The most annoying part of this is that it is such an easy fix that really costs us almost nothing. If we had "loser pays with guarantee," whereby the loser is responsible for the winner's costs, and if the loser is unable to pay, the liability shifts to the lawyer, the frivolous suits would dry up overnight. This does not restrict access to the legitimate victim, but certainly will remove the "roll the dice" filings.
Every level of government gets involved in regulation of health care. It has become a collection of industries that all purport to contribute to the collective well-being. Frankly, much of it is no better than picking a provider from the Yellow Pages or from a sign on a bus. Government requires accreditation and until recently, JCAHO was the established religion. To keep Medicare funding, institutional providers were required by CMS to hold accreditation by this body.
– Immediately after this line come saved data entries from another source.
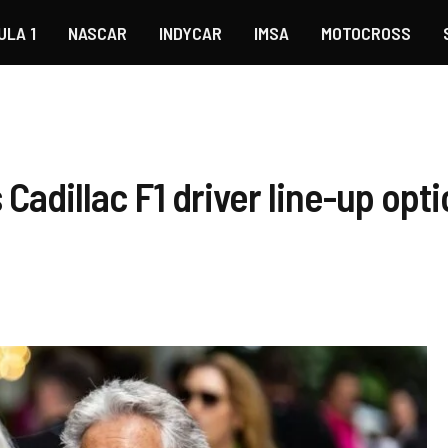
ULA 1
NASCAR
INDYCAR
IMSA
MOTOCROSS
 Cadillac F1 driver line-up opt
Huge sums of money were spent to meet ever-changing requirements, many of which were no more logical than the requirement to have Braille on drive-through ATMs. EMTALA is another perfect example. Many states require a hospital to have an emergency room, and in order to retain federal and state funding, the hospital must provide access to virtually anyone who walks through the door -- legals, illegals, payers, and non-payers. Many use this as their primary care and have no intention of paying even if they can afford it. All of these costs get shifted to the payers as a hidden tax.
Special Interest Insurance "Tax"
It is almost impossible to buy health insurance without paying for the baggage programs inserted by politicians onto health insurance in each state. Many of these programs and providers are of marginal medical benefit at best and have only a very small constituency, which would be minute or entirely absent without the mandate of inclusion imposed on insurance companies. Why would everyone have to buy coverage for hair replacement or in vitro fertilization just to satisfy the senator whose wife practices it? Some states have over thirty insurance mandates.
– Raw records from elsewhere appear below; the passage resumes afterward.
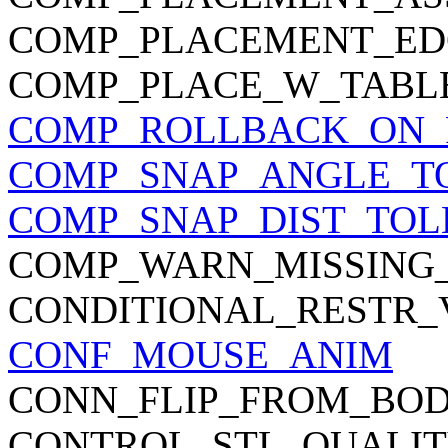
COMP_PLACEMENT_ED
COMP_PLACE_W_TABL
COMP_ROLLBACK_ON_
COMP_SNAP_ANGLE_T
COMP_SNAP_DIST_TO
COMP_WARN_MISSING_
CONDITIONAL_RESTR
CONF_MOUSE_ANIM
CONN_FLIP_FROM_BO
CONTROL_STL_QUALI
Again, this is an easy fix costing nothing. The federal government outlines the requirements for a number of basic national plans and accredits companies to provide them. Providers will be required to deal with the plans in order to manage Medicare/Medicaid patients, effectively cutting out the state's special interest mandates, which can still be sold if anyone is foolish enough to buy them.
If $500 billion is to be removed from the system from the providers of Medicare and Medicaid, then a deliberately engineered financial implosion for hospitals and physicians will take less than two years, thereby generating another "crisis" which will be managed again by the people that brought us this first crisis.
The next step will be complete absorption of the providers into global budgeting, mandated participation, and salaried positions. With this will come rationing and waiting lists. Even Obama cannot break the symbolic medical bread and wine to save the health care system on his current course.
With no more greedy insurance companies, mandated provision of care, and state-budgeted hospitals with salaried providers, whom are we to blame then?
Dr. Donaldson is a Pediatric Otolaryngologist in Fort Myers, Florida. He is the immediate past Chairman of the Board of Directors of Lee Memorial Health System, the seventh-largest public system in the USA.